Application of a "frivolous and harassing" standard for fee
awards to defendants is necessary to protect this right. "When a court
imposes fees on a plaintiff who has pressed a 'frivolous' claim, it chills
nothing that is worth encouraging." Hutchinson v. Staton, 994
F.2d 1076, 1081 (4th Cir. 1993). There is therefore no constitutional immunity
from an award of fees for bringing frivolous claims. Computer Associates
International v. American Fundware, 831 F. Supp. 1516, 1523 (D. Colo.
1993). On the other hand, application of the more lenient standard advocated
by PL here would chill the exercise of constitutionally protected activity.
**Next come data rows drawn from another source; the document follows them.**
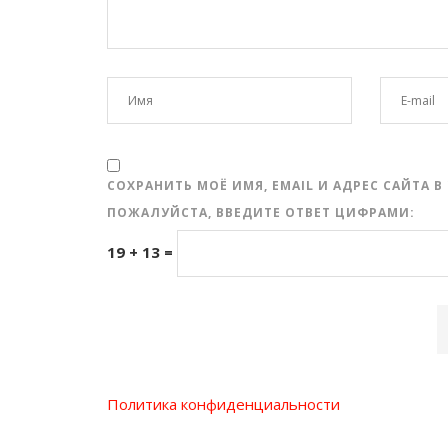
СОХРАНИТЬ МОЁ ИМЯ, EMAIL И АДРЕС САЙТА
ПОЖАЛУЙСТА, ВВЕДИТЕ ОТВЕТ ЦИФРАМИ:
19 + 13 =
Политика конфиденциальности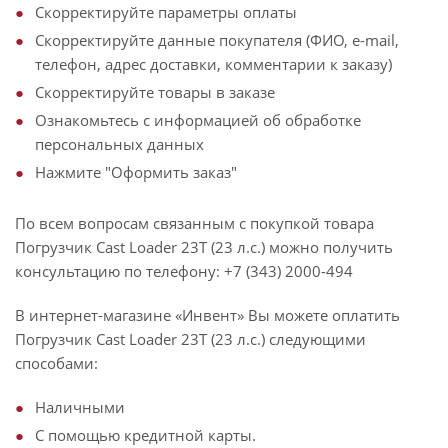
Скорректируйте параметры оплаты
Скорректируйте данные покупателя (ФИО, e-mail,
телефон, адрес доставки, комментарии к заказу)
Скорректируйте товары в заказе
Ознакомьтесь с информацией об обработке
персональных данных
Нажмите "Оформить заказ"
По всем вопросам связанным с покупкой товара
Погрузчик Cast Loader 23T (23 л.с.) можно получить
консультацию по телефону: +7 (343) 2000-494
В интернет-магазине «Инвент» Вы можете оплатить
Погрузчик Cast Loader 23T (23 л.с.) следующими
способами:
Наличными
С помощью кредитной карты.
Congress has encouraged citizens to file citizen suits to enforce federal
environmental laws whenever they have reasonable grounds for believing that
those laws are being violated. It is therefore critical to ensure that citizens
continue to have the "breathing space" to file such claims without
the threat of potentially ruinous liability of paying the fees and costs
of prevailing defendants.
The financial impact of such awards would be devastating to the amici
organizations filing this brief. Those organizations cannot even afford
to pay their own counsel in citizen suits at standard rates. Instead, they
must rely on their own salaried in-house attorneys, if any, to litigate
citizen suits, or turn to outside public interest law firms, such as EarthJustice
Legal Defense Fund (formerly Sierra Club Legal Defense Fund), the National
Environmental Law Center, and Trial Lawyers for Public Justice. The in-house
attorneys at these organizations "typically are compensated at rates
far below those prevailing in the marketplace." Copeland v. Marshall,
641 F.2d 880, 898 (D.C. Cir. 1980). In addition, amici typically
do not pay fees to outside counsel to litigate citizen suits. Those counsel
instead agree to work on a contingent basis with the expectation of a statutory
fee award if they are successful. Amici can only litigate citizen
suits if they maintain these limitations on their financial exposure. The
additional threat of paying commercial rates of prevailing defendants whenever
they lost a citizen suit would simply make it impossible to bring one. No
rational public interest group would take such risks. Even if a group could
survive such an award, it would divert resources from more productive activities,
scare away members, and force the group to curtail its advocacy and refrain
from filing cutting-edge, novel, or difficult cases for fear of liability
for large fee awards to defendants.
In order to avoid this chilling impact on public interest litigation,
this Court should find that the "frivolous or harassing" standard
is necessary to avoid undue interference with the constitutionally protected
right to bring citizen suits to enforce federal environmental laws. Otherwise,
the fee-shifting power could be used as a retaliatory weapon by successful
defendants to prevent, challenge and punish citizen participation and activism.
Conclusion
For these reasons, PL's motion for fees and costs should be denied.
Respectfully submitted,
JAMES M. HECKER
Trial Lawyers for Public Justice
1717 Massachusetts Avenue, N.W.
Suite 800
Washington, D.C. 20036
(202) 797-8600
KELLY L. DRUM #172767
1168 Dolores Street
San Francisco, CA 94110
(415) 826-9218
Counsel for Amici Curiae Sierra Club, et al.